MIRANSHAH/PESHAWAR, Pakistan, (Reuters) – The Pakistani Taliban rejected the idea of peace talks with the government after electing hardline commander Mullah Fazlullah, whose men shot schoolgirl Malala Yousafzai last year, as their new leader yesterday.
The rise of Fazlullah, known for his fierce Islamist views, by the Taliban Shura council follows the Killing of Hakimullah Mehsud, the previous leader or ameer, in a U.S. drone strike on Nov. 1.
Mehsud and his allies had been tentatively open to the concept of ceasefire talks with the government, but Fazlullah’s emergence as the new chief changes that picture.

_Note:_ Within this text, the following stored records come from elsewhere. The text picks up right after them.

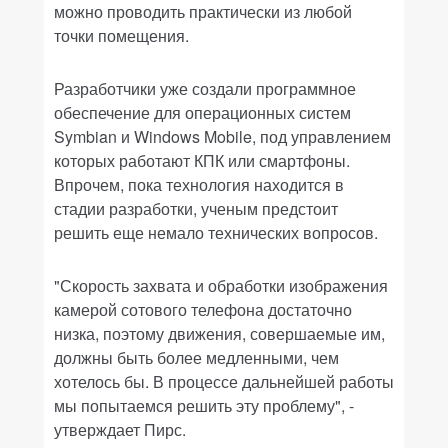
можно проводить практически из любой
точки помещения.
Разработчики уже создали программное
обеспечение для операционных систем
Symbian и Windows Mobile, под управлением
которых работают КПК или смартфоны.
Впрочем, пока технология находится в
стадии разработки, ученым предстоит
решить еще немало технических вопросов.
"Скорость захвата и обработки изображения
камерой сотового телефона достаточно
низка, поэтому движения, совершаемые им,
должны быть более медленными, чем
хотелось бы. В процессе дальнейшей работы
мы попытаемся решить эту проблему", -
утверждает Пирс.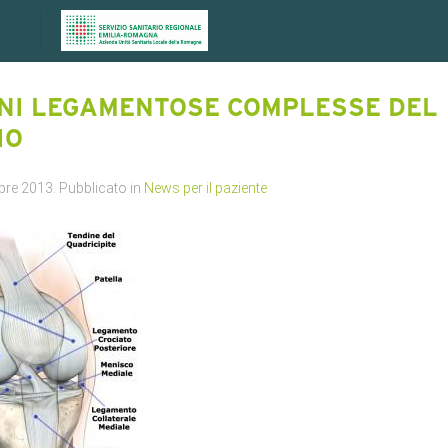
ONI LEGAMENTOSE COMPLESSE DEL
IO
bre 2013
. Pubblicato in
News per il paziente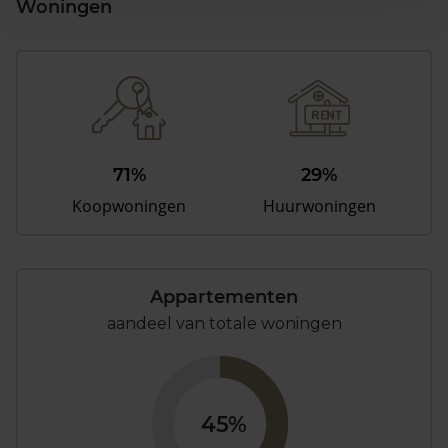
Woningen
71%
29%
Koopwoningen
Huurwoningen
Appartementen
aandeel van totale woningen
45%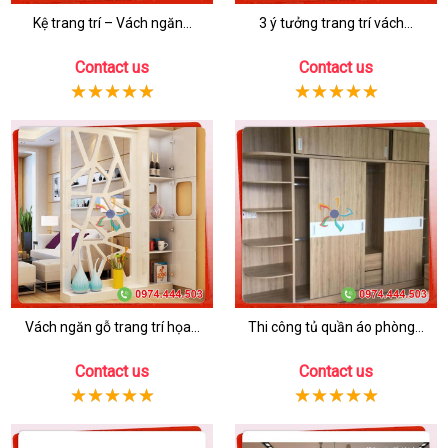
Kệ trang trí – Vách ngăn...
3 ý tưởng trang trí vách...
Contact us
Contact us
Vách ngăn gỗ trang trí họa...
Thi công tủ quần áo phòng...
Contact us
Contact us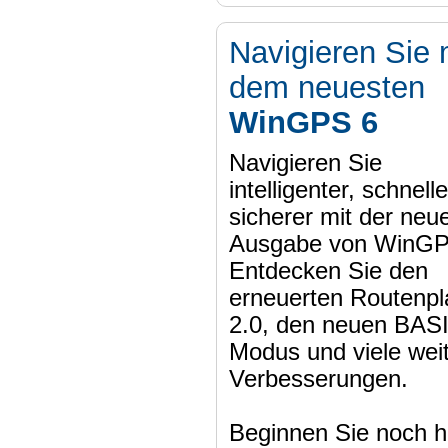
Navigieren Sie 
dem neuesten
WinGPS 6
Navigieren Sie
intelligenter, schnell
sicherer mit der neu
Ausgabe von WinGP
Entdecken Sie den
erneuerten Routenpl
2.0, den neuen BAS
Modus und viele wei
Verbesserungen.
Beginnen Sie noch h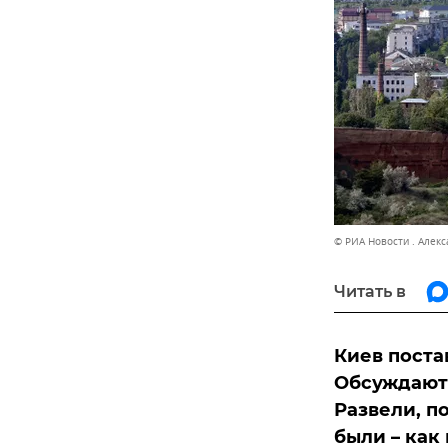
© РИА Новости . Алек
Читать в
Киев поста
Обсуждают 
Развели, п
были – как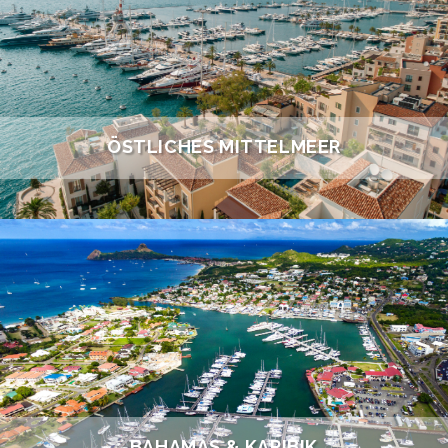
ÖSTLICHES MITTELMEER
BAHAMAS & KARIBIK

“There will be no more talks as Mullah Fazlullah is already against negotiations with the Pakistan government,” Shahidullah Shahid, a Taliban spokesman, told Reuters by telephone from an undisclosed location in neighbouring Afghanistan.
“All governments play double games with us. In the name of peace talks, they deceived us and killed our people. We are one hundred percent sure that Pakistan fully supports the United States in its drone strikes.”
The Pakistani Taliban insurgency is fighting to topple Prime Minister Nawaz Sharif’s government and impose Sharia law in the nuclear-armed nation.
Attacks have been on the rise since Sharif came to power in May promising a negotiated end to violence, a concern for global powers already unnerved by the possible security implications of the withdrawal of most U.S.-led troops from Afghanistan in 2014.
No meaningful talks have taken place since Sharif’s election and Fazlullah’s rise could signal the start of a new period of uncertainty and violence in the already unstable region.